START The input

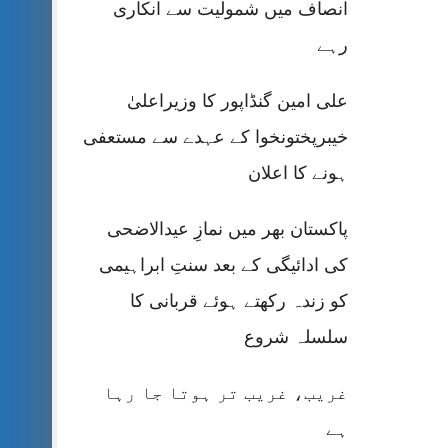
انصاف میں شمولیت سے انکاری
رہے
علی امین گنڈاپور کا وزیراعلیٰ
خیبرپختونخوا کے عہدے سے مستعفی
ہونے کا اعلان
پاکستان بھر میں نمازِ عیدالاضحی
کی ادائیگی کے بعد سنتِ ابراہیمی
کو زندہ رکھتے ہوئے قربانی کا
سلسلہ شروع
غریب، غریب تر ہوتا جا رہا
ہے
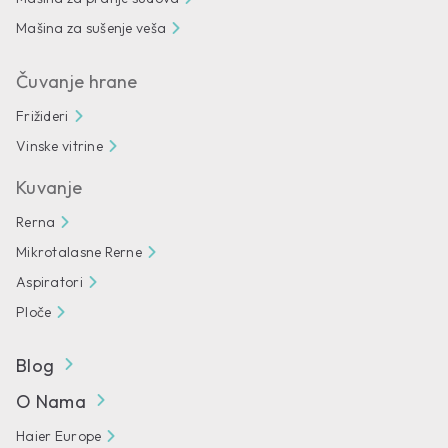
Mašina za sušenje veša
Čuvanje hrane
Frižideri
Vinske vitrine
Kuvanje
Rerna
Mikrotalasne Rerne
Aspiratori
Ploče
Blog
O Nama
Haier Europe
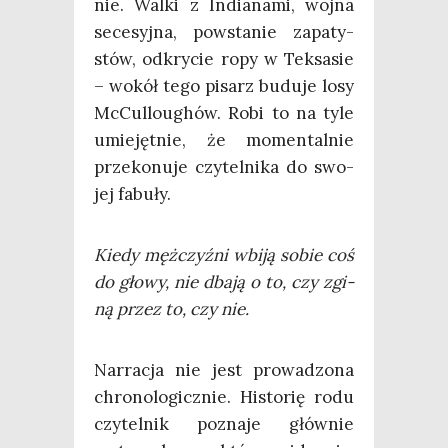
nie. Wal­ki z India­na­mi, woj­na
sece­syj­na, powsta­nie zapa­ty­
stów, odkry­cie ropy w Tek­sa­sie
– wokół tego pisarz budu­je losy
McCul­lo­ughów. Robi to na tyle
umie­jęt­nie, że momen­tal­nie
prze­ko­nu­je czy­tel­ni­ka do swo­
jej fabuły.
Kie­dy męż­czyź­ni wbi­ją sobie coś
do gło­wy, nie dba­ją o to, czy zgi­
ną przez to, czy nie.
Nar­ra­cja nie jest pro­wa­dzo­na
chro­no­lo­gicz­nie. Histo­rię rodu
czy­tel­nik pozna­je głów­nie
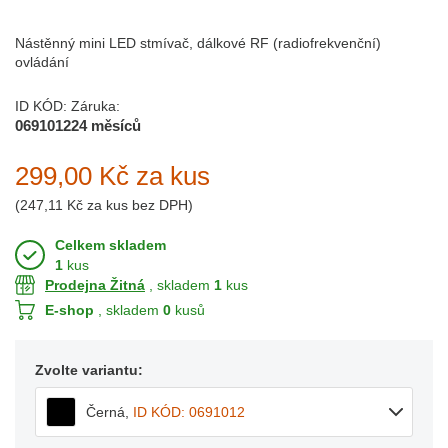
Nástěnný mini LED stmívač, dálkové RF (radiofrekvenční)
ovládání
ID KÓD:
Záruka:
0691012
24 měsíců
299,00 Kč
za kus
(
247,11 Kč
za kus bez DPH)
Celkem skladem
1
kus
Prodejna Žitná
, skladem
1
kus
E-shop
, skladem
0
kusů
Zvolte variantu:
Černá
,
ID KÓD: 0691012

END The input

Action item:
With the pictures left out, restate word for word every line of the data above, from the first down to the line that contains "sece­syj­na, powsta­nie zapa­ty­".

Answer:
انصاف میں شمولیت سے انکاری
رہے
علی امین گنڈاپور کا وزیراعلیٰ
خیبرپختونخوا کے عہدے سے مستعفی
ہونے کا اعلان
پاکستان بھر میں نمازِ عیدالاضحی
کی ادائیگی کے بعد سنتِ ابراہیمی
کو زندہ رکھتے ہوئے قربانی کا
سلسلہ شروع
غریب، غریب تر ہوتا جا رہا
ہے
Mašina za sušenje veša
Čuvanje hrane
Frižideri
Vinske vitrine
Kuvanje
Rerna
Mikrotalasne Rerne
Aspiratori
Ploče
Blog
O Nama
Haier Europe
nie. Wal­ki z India­na­mi, woj­na
sece­syj­na, powsta­nie zapa­ty­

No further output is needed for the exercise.